If the foreclosure in question was nonjudicial, then Nebraska foreclosure laws permit lenders to seek a deficiency judgment. The foreclosing party must file the lawsuit for the deficiency judgment within three months of the foreclosure sale. Deficiency judgments must be the lesser value of the two following values:
1. The total remaining debt after subtracting the foreclosure sale price
2. The total remaining debt after subtracting the property’s fair market value (FMV) as of the foreclosure sale date.

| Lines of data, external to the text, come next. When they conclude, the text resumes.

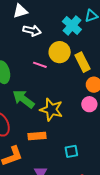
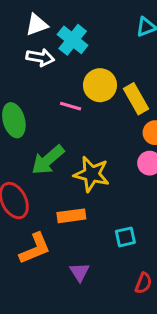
cyan cross: (72, 25) -> (73, 40), moved
white arrow: (32, 31) -> (40, 57), moved
green arrow: (24, 99) -> (48, 160), turned -75

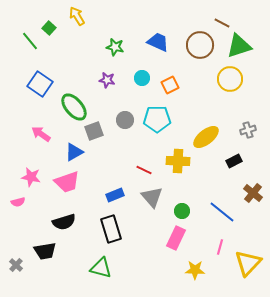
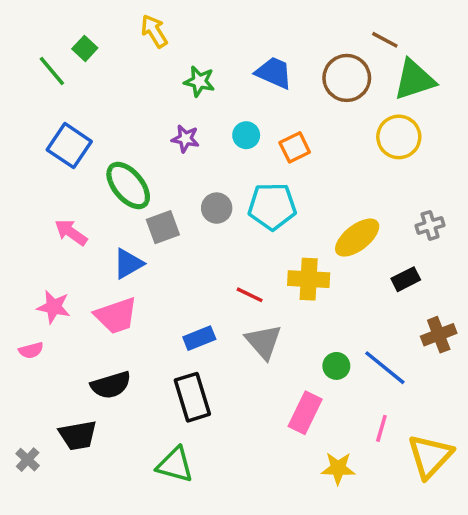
yellow arrow: (77, 16) -> (154, 31), moved
brown cross: (253, 193) -> (439, 335), turned 30
green circle: (182, 211) -> (336, 366), moved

So, for example, if a homeowner owed $150,000 on a home that sold for $100,000 and was valued at $120,000 at the time of the foreclosure sale, the deficiency judgment could not be for more than $20,000, since $20,000 (the difference between the sale price and FMV) is less than $50,000 (the difference between the sale price and the remaining debt on the property).
When a real estate investor successfully purchases a Nebraska foreclosure, they receive the trustee’s deed after the sale. At that point, the former homeowner cannot redeem the property. In most cases, at this point the investor would have the right to begin an eviction process if the foreclosed homeowner remained in the property. However, Nebraska, like many states, has enacted various foreclosure and eviction moratoriums in the past in response to financial and public health emergencies. National health and financial policy, such as the long-term eviction moratoriums implemented in response to the 2020 COVID-19 pandemic, may affect an investor’s ability to remove renters or residents, even foreclosed homeowners, from Nebraska foreclosures. Investors should explore current foreclosure and eviction policies prior to implementing eviction procedures.